小過 → 兌
Hexagram 62: Small Exceeding → Hexagram 58: The Joyous Lake
Changing Lines
This transformation involves 4 changing lines (lines 2, 4, 5, 6).
Line 2
六二 過其祖。遇其妣。不及其君。遇其臣。无咎。
Six in the second place means: She passes by her ancestor And meets her ancestress. He does not reach his prince And meets the official. No blame.
Line 4
九四 无咎。弗過遇之。往厲必戒。勿用永貞。
Nine in the fourth place means: No blame. He meets him without passing by. Going brings danger. One must be on guard. Do not act. Be constantly persevering.
Line 5
六五 密雲不雨。自我西郊。公弋取彼在穴。
Six in the fifth place means: Dense clouds, No rain from our western territory. The prince shoots and hits him who is in the cave.
Line 6
上六 弗遇過之。飛鳥離之。凶。是謂災眚。
Six at the top means: He passes him by, not meeting him. The flying bird leaves him. Misfortune. This means bad luck and injury.
Trigram Changes
Yilin Verse
含血走禽,不曉五音。匏巴鼓瑟,不悅於心。
A blood-mouthed running beast, knowing nothing of the five tones; even Bao Ba playing the zither brings no joy to its heart.

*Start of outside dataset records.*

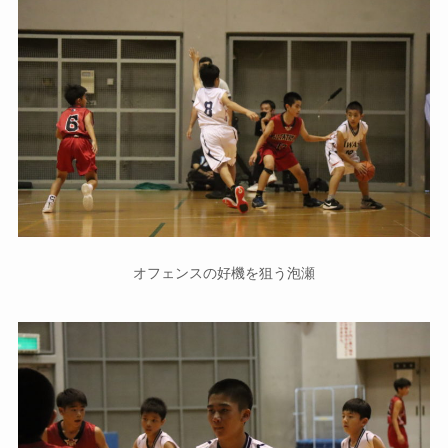
オフェンスの好機を狙う泡瀬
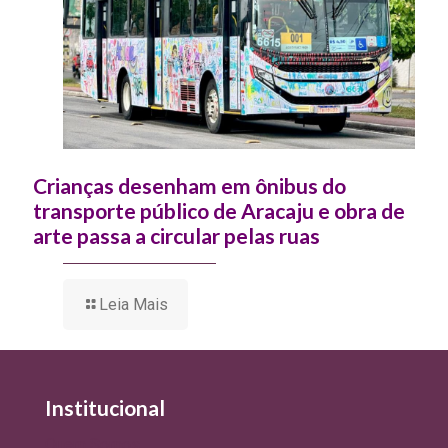
Crianças desenham em ônibus do
transporte público de Aracaju e obra de
arte passa a circular pelas ruas
Leia Mais
Institucional
Quem Somos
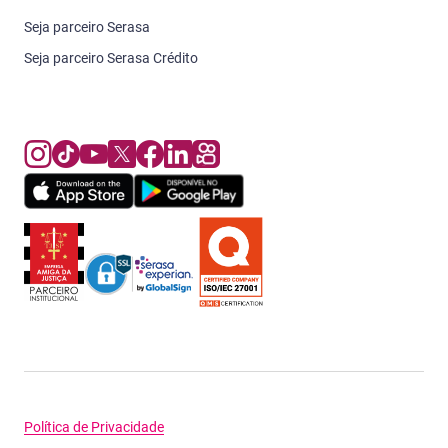
Seja parceiro Serasa
Seja parceiro Serasa Crédito
Política de Privacidade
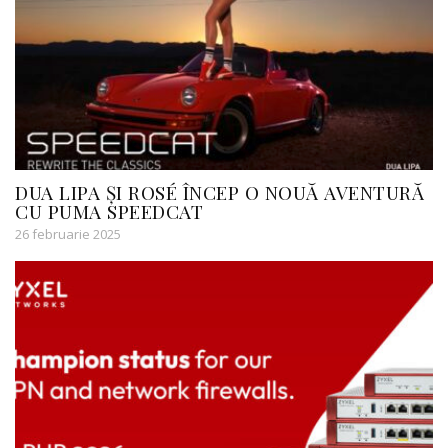
DUA LIPA ȘI ROSÉ ÎNCEP O NOUĂ AVENTURĂ
CU PUMA SPEEDCAT
26 februarie 2025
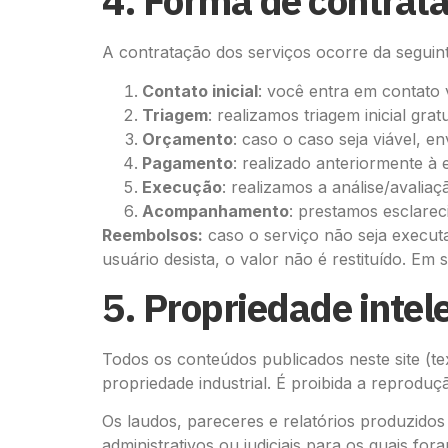
4. Forma de contrat
A contratação dos serviços ocorre da seguin
Contato inicial
: você entra em contato 
Triagem
: realizamos triagem inicial grat
Orçamento
: caso o caso seja viável, 
Pagamento
: realizado anteriormente à
Execução
: realizamos a análise/avali
Acompanhamento
: prestamos esclare
Reembolsos:
caso o serviço não seja executa
usuário desista, o valor não é restituído. Em 
5. Propriedade intel
Todos os conteúdos publicados neste site (tex
propriedade industrial. É proibida a reprodu
Os laudos, pareceres e relatórios produzidos
administrativos ou judiciais para os quais fora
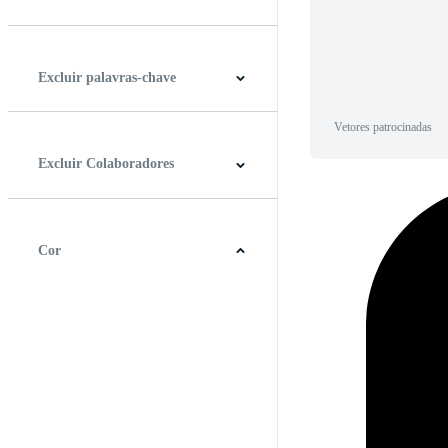
Horizontal
Vertical
Quadrado
Panorâmico
Excluir palavras-chave
Vetores patrocinadas
Excluir Colaboradores
Cor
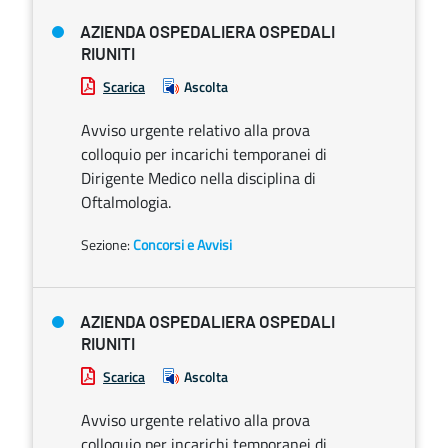
AZIENDA OSPEDALIERA OSPEDALI
RIUNITI
Scarica
Ascolta
Avviso urgente relativo alla prova
colloquio per incarichi temporanei di
Dirigente Medico nella disciplina di
Oftalmologia.
Sezione:
Concorsi e Avvisi
AZIENDA OSPEDALIERA OSPEDALI
RIUNITI
Scarica
Ascolta
Avviso urgente relativo alla prova
colloquio per incarichi temporanei di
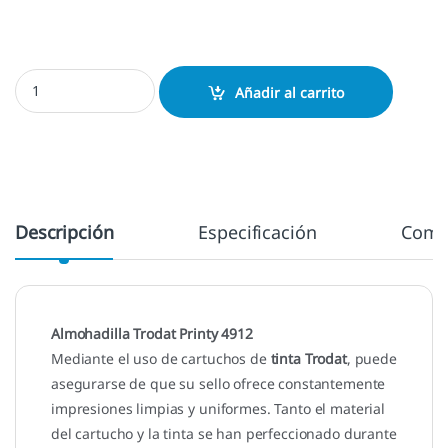
Almohadilla Printy 4912 cantidad
Añadir al carrito
Descripción
Especificación
Come
Almohadilla Trodat Printy 4912
Mediante el uso de cartuchos de
tinta Trodat
, puede
asegurarse de que su sello ofrece constantemente
impresiones limpias y uniformes. Tanto el material
del cartucho y la tinta se han perfeccionado durante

— Jiao Yanshou, Yilin (Forest of Changes), 1st century BCE
Commentary
Thunder rumbles above the mountain, but the blood-mouthed beast that runs through the wilds knows nothing of the five musical tones. Even when Bao Ba plays his zither — the legendary musician whose art could make fish leap from water and horses abandon their feed — the creature's heart remains unmoved. The verse contrasts the pinnacle of aesthetic refinement with brute animal indifference. Bao Ba (匏巴) was a zither master whose skill allegedly stirred all living things, yet even his art cannot penetrate a nature fundamentally incapable of receiving it. From Small Exceeding to the Joyous, the mountain's thunder gives way to paired lakes — mutual delight, shared discourse. But joy requires the capacity for receptivity, and the beast that cannot hear music cannot participate in the Joyous. Delight is wasted on the unreceptive.